Le chin-up, en revanche, a une amplitude de mouvement beaucoup plus grande, et il sollicite nos lats sous un étirement important, ce qui en fait un meilleur exercice de musculation pour le haut de nos dos et nos biceps. Le chin-up fait également un bon travail d’entraînement des muscles abdominaux, peut-être mieux que tout autre exercice composé. Donc, bien qu’il n’ait pas beaucoup de chevauchement avec le deadlift ou avec le powerlifting, il apporte quelque chose d’unique à la table, et il constitue une bonne base pour notre entraînement du dos.

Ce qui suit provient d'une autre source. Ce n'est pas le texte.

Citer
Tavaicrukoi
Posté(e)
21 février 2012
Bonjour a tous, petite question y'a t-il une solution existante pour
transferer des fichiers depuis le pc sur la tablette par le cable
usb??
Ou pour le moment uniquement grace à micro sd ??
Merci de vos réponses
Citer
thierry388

La rangée d’haltères et le chin-up sont tous deux d’excellents soulèvements, mais nous préférons ralentir la rangée d’haltères comme un soulèvement accessoire pour le deadlift, alors que nous faisons du chin-up l’un des soulèvements principaux de notre programmation, en lui donnant une priorité beaucoup plus élevée.

Illustration de couverture du programme Outlift intermediate bulking pour les gars naturellement maigres.

En tout cas, si vous voulez un programme d’entraînement personnalisable (et un guide complet) qui intègre ces principes, alors consultez notre programme Outlift Intermediate Bulking. Nous avons également notre programme Bony to Beastly (pour les hommes) et Bony to Bombshell (pour les femmes) pour les débutants. Si vous avez aimé cet article, je pense que vous aimerez vraiment nos programmes complets.

Shane Duquette est le cofondateur et le directeur créatif d’Outlift, de Bony to Beastly et de Bony to Bombshell, et il est titulaire d’un diplôme en design de l’Université York à Toronto, au Canada. Il a personnellement pris 65 livres à 11% de graisse corporelle et a dix ans d’expérience en aidant plus de 10 000 personnes maigres à se muscler.

Marco Walker-Ng est le cofondateur et le coach de force de Outlift, Bony to Beastly, et Bony to Bombshell, et est un entraîneur certifié (PTS) avec une licence en sciences de la santé (BHSc) de l’Université d’Ottawa. Sa spécialité est d’aider les gens à développer leurs muscles pour améliorer leur force et leur santé générale, avec des clients comprenant des athlètes collégiaux, professionnels et olympiques.